WHAT YOU WILL DO: Omitting all images, transcribe the listing word for word.
━━━━━ DATA LISTING
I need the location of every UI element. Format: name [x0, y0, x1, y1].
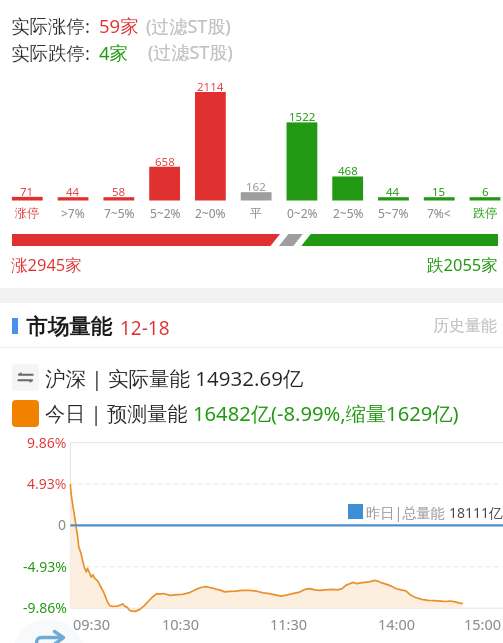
staticText: 0	[58, 515, 67, 534]
staticText: 0~2%	[287, 205, 318, 221]
staticText: (过滤ST股)	[148, 40, 233, 65]
staticText: 12-18	[120, 315, 170, 341]
staticText: 涨停	[15, 205, 39, 220]
staticText: 5~7%	[378, 205, 409, 221]
staticText: 162	[246, 179, 266, 195]
staticText: >7%	[61, 205, 85, 221]
staticText: 跌2055家	[427, 253, 498, 276]
staticText: 658	[155, 154, 175, 170]
staticText: 2~0%	[195, 205, 226, 221]
button[interactable]: Share	[12, 619, 85, 643]
staticText: 1522	[289, 109, 316, 125]
staticText: 6	[482, 184, 489, 200]
staticText: 跌停	[473, 205, 497, 220]
staticText: 实际跌停:	[11, 40, 90, 65]
staticText: 5~2%	[150, 205, 181, 221]
staticText: 71	[20, 184, 34, 200]
staticText: 9.86%	[27, 433, 67, 452]
staticText: 18111亿	[449, 503, 503, 522]
staticText: 14:00	[378, 614, 416, 634]
staticText: 7~5%	[104, 205, 135, 221]
staticText: 44	[386, 184, 400, 200]
staticText: 沪深 | 实际量能 14932.69亿	[45, 364, 304, 392]
staticText: 7%<	[427, 205, 451, 221]
staticText: 58	[112, 184, 126, 200]
staticText: 11:30	[270, 614, 308, 634]
staticText: 15:00	[464, 614, 502, 634]
staticText: 今日 | 预测量能 16482亿(-8.99%,缩量1629亿)	[45, 399, 459, 427]
staticText: (过滤ST股)	[146, 14, 231, 39]
staticText: 2~5%	[333, 205, 364, 221]
staticText: 2114	[197, 79, 224, 95]
staticText: 昨日|总量能	[366, 503, 445, 522]
staticText: 涨2945家	[11, 253, 82, 276]
staticText: 市场量能	[26, 313, 112, 340]
staticText: -9.86%	[23, 598, 67, 617]
staticText: 59家	[99, 13, 139, 38]
staticText: 10:30	[162, 614, 200, 634]
staticText: 4家	[99, 40, 129, 65]
staticText: 44	[66, 184, 80, 200]
staticText: 实际涨停:	[11, 13, 90, 38]
staticText: 4.93%	[27, 474, 67, 493]
staticText: 历史量能	[433, 316, 497, 336]
staticText: 09:30	[73, 614, 111, 634]
staticText: 平	[250, 205, 262, 220]
staticText: 468	[338, 163, 358, 179]
staticText: -4.93%	[23, 557, 67, 576]
staticText: 15	[432, 184, 446, 200]
button[interactable]: 历史量能	[433, 316, 497, 336]
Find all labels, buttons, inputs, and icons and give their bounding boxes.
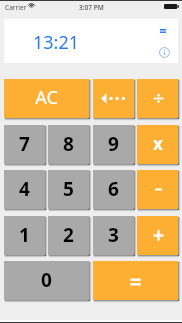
staticText: 7 [19, 131, 30, 157]
staticText: 0 [41, 267, 52, 293]
button[interactable]: 3 [93, 216, 134, 255]
button[interactable]: 9 [93, 125, 134, 164]
staticText: 13:21 [33, 30, 80, 55]
staticText: 5 [63, 176, 74, 202]
button[interactable]: Equals [93, 261, 178, 300]
staticText: 6 [108, 176, 119, 202]
button[interactable]: Divide [137, 79, 178, 118]
button[interactable]: 4 [4, 170, 45, 209]
button[interactable]: 0 [4, 261, 89, 300]
staticText: 2 [63, 222, 74, 248]
staticText: x [153, 132, 163, 155]
button[interactable]: 2 [48, 216, 89, 255]
staticText: 8 [63, 131, 74, 157]
button[interactable]: Plus [137, 216, 178, 255]
staticText: AC [35, 85, 58, 110]
button[interactable]: AC [4, 79, 89, 118]
staticText: 9 [108, 131, 119, 157]
button[interactable]: 7 [4, 125, 45, 164]
staticText: Carrier [5, 3, 27, 12]
button[interactable]: 1 [4, 216, 45, 255]
staticText: 3:07 PM [79, 3, 104, 12]
staticText: 4 [19, 176, 30, 202]
staticText: 3 [108, 222, 119, 248]
button[interactable]: 5 [48, 170, 89, 209]
button[interactable]: x [137, 125, 178, 164]
button[interactable]: 8 [48, 125, 89, 164]
button[interactable]: 6 [93, 170, 134, 209]
staticText: 1 [19, 222, 30, 248]
button[interactable]: Backspace [93, 79, 134, 118]
button[interactable]: Minus [137, 170, 178, 209]
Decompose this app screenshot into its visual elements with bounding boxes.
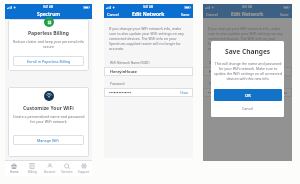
staticText: Paperless Billing [28,30,69,37]
other: Support [81,163,87,169]
staticText: •••••••••••••• [208,90,231,96]
staticText: WiFi Network Name (SSID) [209,61,249,65]
staticText: Customize Your WiFi [23,105,74,112]
button[interactable]: Cancel [242,106,254,111]
other: Billing [29,163,35,169]
staticText: WiFi Network Name (SSID) [110,61,150,65]
staticText: Password [110,82,125,86]
staticText: Home [10,170,19,174]
button[interactable]: Cancel [206,12,218,17]
staticText: OK [245,93,251,98]
staticText: Edit Network [231,11,264,18]
button[interactable]: OK [214,89,282,101]
staticText: Enroll in Paperless Billing [27,59,71,64]
button[interactable]: Show [279,91,288,95]
staticText: HenryinHouse [209,69,237,74]
button[interactable]: Manage WiFi [13,135,84,145]
staticText: This will change the name and password f… [214,61,282,81]
staticText: •••••••••••••• [109,90,132,96]
staticText: Create a personalized name and password … [12,114,85,124]
button[interactable]: •••••••••••••• [203,88,292,97]
button[interactable]: Account [41,161,58,176]
button[interactable]: Home [5,161,23,176]
staticText: Password [209,82,224,86]
staticText: If you change your WiFi network info, ma… [109,26,189,51]
staticText: Account [44,170,56,174]
staticText: Edit Network [132,11,165,18]
staticText: 9:41 AM [43,5,54,9]
other: Home [11,163,17,169]
button[interactable]: •••••••••••••• [104,88,193,97]
staticText: If you change your WiFi network info, ma… [208,26,288,51]
button[interactable]: HenryinHouse [203,67,292,76]
staticText: Reduce clutter and keep your personal in… [12,39,85,49]
staticText: 9:41 AM [143,5,154,9]
button[interactable]: Support [75,161,92,176]
button[interactable]: Services [58,161,75,176]
staticText: HenryinHouse [110,69,138,74]
staticText: Support [78,170,90,174]
button[interactable]: Save [181,12,190,17]
button[interactable]: Enroll in Paperless Billing [13,56,84,66]
button[interactable]: Save [280,12,289,17]
staticText: Billing [28,170,37,174]
button[interactable]: Billing [23,161,41,176]
button[interactable]: Cancel [107,12,119,17]
staticText: Spectrum [37,11,60,18]
button[interactable]: HenryinHouse [104,67,193,76]
staticText: Manage WiFi [37,138,60,143]
other: Services [64,163,70,169]
staticText: 9:41 AM [242,5,253,9]
button[interactable]: Show [180,91,189,95]
staticText: Save Changes [225,47,271,56]
staticText: Services [61,170,73,174]
other: Account [47,163,53,169]
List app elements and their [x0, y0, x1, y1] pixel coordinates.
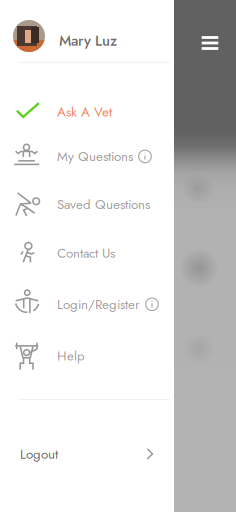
staticText: Help — [57, 346, 85, 366]
staticText: Saved Questions — [57, 195, 150, 214]
staticText: Logout — [20, 444, 58, 464]
staticText: Login/Register — [57, 295, 140, 314]
button[interactable]: Contact Us — [0, 231, 174, 275]
button[interactable]: My Questions — [0, 134, 174, 178]
button[interactable]: Saved Questions — [0, 182, 174, 226]
button[interactable]: Login/Register — [0, 282, 174, 326]
staticText: My Questions — [57, 147, 133, 166]
button[interactable]: Ask A Vet — [0, 90, 174, 134]
staticText: Mary Luz — [59, 30, 117, 51]
button[interactable]: Menu — [189, 24, 231, 62]
button[interactable]: Logout — [0, 426, 174, 482]
staticText: Contact Us — [57, 244, 115, 263]
staticText: Ask A Vet — [57, 102, 112, 122]
button[interactable]: Help — [0, 334, 174, 378]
━━━━━━━━━━
RESPONSE FOR THIS EXERCISE:
I need the location of every UI element. Format: name [x0, y0, x1, y1].
staticText: 0	[58, 515, 67, 534]
staticText: 0~2%	[287, 205, 318, 221]
staticText: (过滤ST股)	[148, 40, 233, 65]
staticText: 12-18	[120, 315, 170, 341]
staticText: 涨停	[15, 205, 39, 220]
staticText: 5~7%	[378, 205, 409, 221]
staticText: 162	[246, 179, 266, 195]
staticText: >7%	[61, 205, 85, 221]
staticText: 跌2055家	[427, 253, 498, 276]
staticText: 658	[155, 154, 175, 170]
staticText: 2~0%	[195, 205, 226, 221]
button[interactable]: Share	[12, 619, 85, 643]
staticText: 1522	[289, 109, 316, 125]
staticText: 6	[482, 184, 489, 200]
staticText: 跌停	[473, 205, 497, 220]
staticText: 实际跌停:	[11, 40, 90, 65]
staticText: 5~2%	[150, 205, 181, 221]
staticText: 71	[20, 184, 34, 200]
staticText: 9.86%	[27, 433, 67, 452]
staticText: 18111亿	[449, 503, 503, 522]
staticText: 14:00	[378, 614, 416, 634]
staticText: 7~5%	[104, 205, 135, 221]
staticText: 44	[386, 184, 400, 200]
staticText: 沪深 | 实际量能 14932.69亿	[45, 364, 304, 392]
staticText: 7%<	[427, 205, 451, 221]
staticText: 58	[112, 184, 126, 200]
staticText: 11:30	[270, 614, 308, 634]
staticText: 15:00	[464, 614, 502, 634]
staticText: 今日 | 预测量能 16482亿(-8.99%,缩量1629亿)	[45, 399, 459, 427]
staticText: (过滤ST股)	[146, 14, 231, 39]
staticText: 2~5%	[333, 205, 364, 221]
staticText: 2114	[197, 79, 224, 95]
staticText: 昨日|总量能	[366, 503, 445, 522]
staticText: 涨2945家	[11, 253, 82, 276]
staticText: 市场量能	[26, 313, 112, 340]
staticText: -9.86%	[23, 598, 67, 617]
staticText: 59家	[99, 13, 139, 38]
staticText: 10:30	[162, 614, 200, 634]
staticText: 4家	[99, 40, 129, 65]
staticText: 44	[66, 184, 80, 200]
staticText: 实际涨停:	[11, 13, 90, 38]
staticText: 4.93%	[27, 474, 67, 493]
staticText: 历史量能	[433, 316, 497, 336]
staticText: 09:30	[73, 614, 111, 634]
staticText: 平	[250, 205, 262, 220]
staticText: 468	[338, 163, 358, 179]
staticText: -4.93%	[23, 557, 67, 576]
staticText: 15	[432, 184, 446, 200]
button[interactable]: 历史量能	[433, 316, 497, 336]
Find all labels, buttons, inputs, and icons and give their bounding boxes.
staticText: 7 [19, 131, 30, 157]
staticText: 0 [41, 267, 52, 293]
button[interactable]: 3 [93, 216, 134, 255]
button[interactable]: 9 [93, 125, 134, 164]
staticText: 13:21 [33, 30, 80, 55]
staticText: 5 [63, 176, 74, 202]
button[interactable]: Equals [93, 261, 178, 300]
staticText: 6 [108, 176, 119, 202]
button[interactable]: Divide [137, 79, 178, 118]
button[interactable]: 4 [4, 170, 45, 209]
button[interactable]: 0 [4, 261, 89, 300]
staticText: 2 [63, 222, 74, 248]
staticText: x [153, 132, 163, 155]
button[interactable]: 2 [48, 216, 89, 255]
staticText: 8 [63, 131, 74, 157]
button[interactable]: Plus [137, 216, 178, 255]
staticText: AC [35, 85, 58, 110]
button[interactable]: AC [4, 79, 89, 118]
staticText: 9 [108, 131, 119, 157]
button[interactable]: 7 [4, 125, 45, 164]
staticText: Carrier [5, 3, 27, 12]
button[interactable]: 1 [4, 216, 45, 255]
staticText: 3:07 PM [79, 3, 104, 12]
staticText: 4 [19, 176, 30, 202]
staticText: 3 [108, 222, 119, 248]
button[interactable]: 5 [48, 170, 89, 209]
button[interactable]: x [137, 125, 178, 164]
button[interactable]: 8 [48, 125, 89, 164]
button[interactable]: 6 [93, 170, 134, 209]
staticText: 1 [19, 222, 30, 248]
button[interactable]: Backspace [93, 79, 134, 118]
button[interactable]: Minus [137, 170, 178, 209]
Decompose this app screenshot into its visual elements with bounding boxes.
staticText: Paperless Billing [28,30,69,37]
other: Support [81,163,87,169]
staticText: •••••••••••••• [208,90,231,96]
staticText: WiFi Network Name (SSID) [209,61,249,65]
staticText: Customize Your WiFi [23,105,74,112]
button[interactable]: Cancel [242,106,254,111]
other: Billing [29,163,35,169]
staticText: WiFi Network Name (SSID) [110,61,150,65]
staticText: Password [110,82,125,86]
staticText: Home [10,170,19,174]
button[interactable]: Cancel [206,12,218,17]
staticText: OK [245,93,251,98]
staticText: Edit Network [231,11,264,18]
button[interactable]: OK [214,89,282,101]
staticText: Enroll in Paperless Billing [27,59,71,64]
button[interactable]: Show [279,91,288,95]
staticText: HenryinHouse [209,69,237,74]
button[interactable]: Manage WiFi [13,135,84,145]
staticText: This will change the name and password f… [214,61,282,81]
staticText: •••••••••••••• [109,90,132,96]
staticText: Create a personalized name and password … [12,114,85,124]
button[interactable]: •••••••••••••• [203,88,292,97]
button[interactable]: Account [41,161,58,176]
button[interactable]: Home [5,161,23,176]
staticText: Password [209,82,224,86]
staticText: If you change your WiFi network info, ma… [109,26,189,51]
staticText: Account [44,170,56,174]
staticText: Edit Network [132,11,165,18]
staticText: 9:41 AM [43,5,54,9]
other: Home [11,163,17,169]
button[interactable]: •••••••••••••• [104,88,193,97]
staticText: If you change your WiFi network info, ma… [208,26,288,51]
button[interactable]: HenryinHouse [203,67,292,76]
staticText: Reduce clutter and keep your personal in… [12,39,85,49]
staticText: 9:41 AM [143,5,154,9]
button[interactable]: Support [75,161,92,176]
button[interactable]: Services [58,161,75,176]
staticText: HenryinHouse [110,69,138,74]
staticText: Support [78,170,90,174]
button[interactable]: Save [181,12,190,17]
button[interactable]: Enroll in Paperless Billing [13,56,84,66]
button[interactable]: Save [280,12,289,17]
staticText: Billing [28,170,37,174]
button[interactable]: Billing [23,161,41,176]
button[interactable]: Cancel [107,12,119,17]
staticText: Spectrum [37,11,60,18]
button[interactable]: HenryinHouse [104,67,193,76]
staticText: Manage WiFi [37,138,60,143]
other: Services [64,163,70,169]
staticText: 9:41 AM [242,5,253,9]
button[interactable]: Show [180,91,189,95]
staticText: Save Changes [225,47,271,56]
staticText: Services [61,170,73,174]
other: Account [47,163,53,169]
List app elements and their [x0, y0, x1, y1] pixel coordinates.
staticText: Help — [57, 346, 85, 366]
staticText: Saved Questions — [57, 195, 150, 214]
staticText: Logout — [20, 444, 58, 464]
staticText: Login/Register — [57, 295, 140, 314]
button[interactable]: Contact Us — [0, 231, 174, 275]
button[interactable]: My Questions — [0, 134, 174, 178]
button[interactable]: Saved Questions — [0, 182, 174, 226]
button[interactable]: Login/Register — [0, 282, 174, 326]
staticText: My Questions — [57, 147, 133, 166]
button[interactable]: Ask A Vet — [0, 90, 174, 134]
staticText: Mary Luz — [59, 30, 117, 51]
button[interactable]: Menu — [189, 24, 231, 62]
button[interactable]: Logout — [0, 426, 174, 482]
staticText: Contact Us — [57, 244, 115, 263]
staticText: Ask A Vet — [57, 102, 112, 122]
button[interactable]: Help — [0, 334, 174, 378]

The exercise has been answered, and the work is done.